India has had close cultural, civilisational and religious links with Nepal since the dawn of history. We have an open border with no passport or visa regime with Nepal; the Nepalese in India enjoy the same facilities as Indian citizens; and a Nepalese citizen joining the Indian Army can become India’s Army Chief. Over 50 lakh Nepalese find employment in India. This includes one lakh in the Army and paramilitary. Forty-five per cent of the Nepalese population is of Indian origin closely interlinked by linguistic and matrimonial ties with Indians across the border. Among the remaining 55 per cent of the population on the mountains, there are over 10 million India-employed and pensioners plus their families. Being a landlocked country, Nepal’s economy is heavily dependent on India. For every Nepalese crossing into China, over 1,000 come across to India. No two countries in the world have such an intimate relationship. The UPA-1 government outsourced India’s Nepal policy to its CPI(M) partner. With Communists in power in Kathmandu, China has acquired an edge over India in Nepal.

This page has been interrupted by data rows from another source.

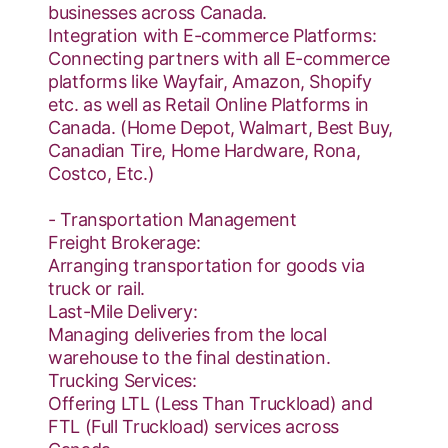
businesses across Canada.
Integration with E-commerce Platforms:
Connecting partners with all E-commerce
platforms like Wayfair, Amazon, Shopify
etc. as well as Retail Online Platforms in
Canada. (Home Depot, Walmart, Best Buy,
Canadian Tire, Home Hardware, Rona,
Costco, Etc.)
- Transportation Management
Freight Brokerage:
Arranging transportation for goods via
truck or rail.
Last-Mile Delivery:
Managing deliveries from the local
warehouse to the final destination.
Trucking Services:
Offering LTL (Less Than Truckload) and
FTL (Full Truckload) services across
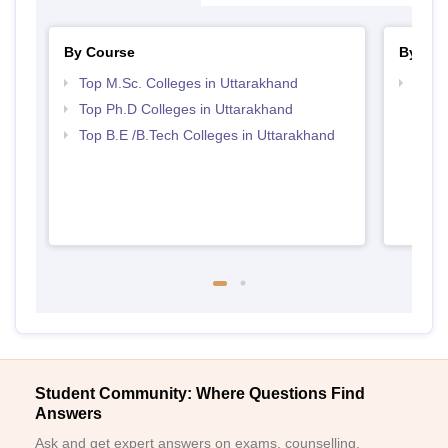
By Course
By Str
Top M.Sc. Colleges in Uttarakhand
Best 
Top Ph.D Colleges in Uttarakhand
Top B.E /B.Tech Colleges in Uttarakhand
Student Community: Where Questions Find
Answers
Ask and get expert answers on exams, counselling,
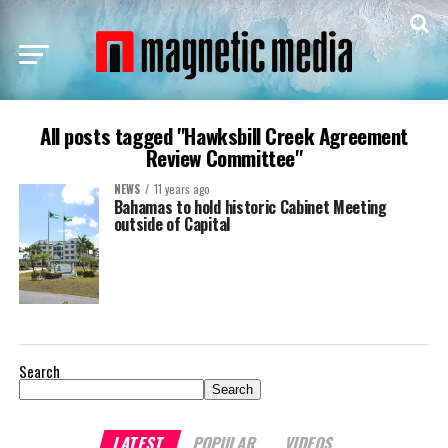
All posts tagged "Hawksbill Creek Agreement
Review Committee"
NEWS
11 years ago
Bahamas to hold historic Cabinet Meeting
outside of Capital
Search
Search
LATEST
POPULAR
VIDEOS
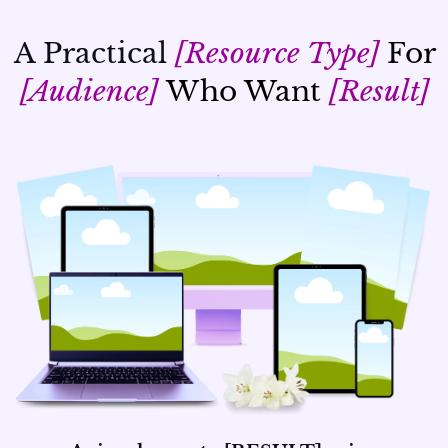
A Practical
[Resource Type]
For
[Audience]
Who Want
[Result]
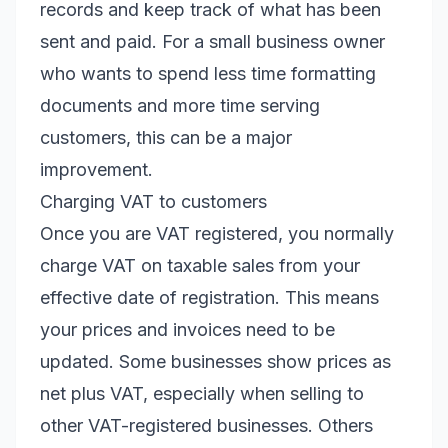
records and keep track of what has been
sent and paid. For a small business owner
who wants to spend less time formatting
documents and more time serving
customers, this can be a major
improvement.
Charging VAT to customers
Once you are VAT registered, you normally
charge VAT on taxable sales from your
effective date of registration. This means
your prices and invoices need to be
updated. Some businesses show prices as
net plus VAT, especially when selling to
other VAT-registered businesses. Others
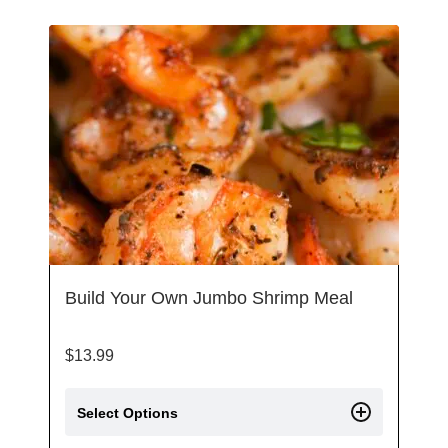
Build Your Own Jumbo Shrimp Meal
$
13.99
Select Options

Since the Seventies, China has been building up its military strength and infrastructure in Tibet. We had lapsed into our pre-1962 strategic myopia and were surrendering thousands of crores of rupees in the defence budget every year. China’s string of pearls strategy and increasing belligerence since 2007 has woken us up. Mountain divisions are being raised and modern military hardware is being acquired. Military infrastructure is also being improved in the Himalayas. All this is time-consuming but we must work on them on a war footing. We do not need to have an arms race with China. The mountains provide an inbuilt advantage to the defender. This must be exploited. We should have sufficient strength to deter any Chinese military adventure. At the same time, we must maintain superiority over Pakistan in both conventional and nuclear warfare, concurrently countering a combined threat from both China and Pakistan. We may have strategic consensus with the US, but we cannot rely on its support to pull our chestnuts out of the fire. The US, keeping its own national interest in mind, is likely to continue to provide assistance to Pakistan which the latter will use against India. We must be self-reliant and build the required military strength to meet the combined threat from Pakistan and China. At the same time, we must break China’s string of pearls strategy by reaching out both to our close and distant neighbours.

The author, a retired lieutenant-general, was Vice-Chief of Army Staff and has served as governor of Assam and Jammu and Kashmir.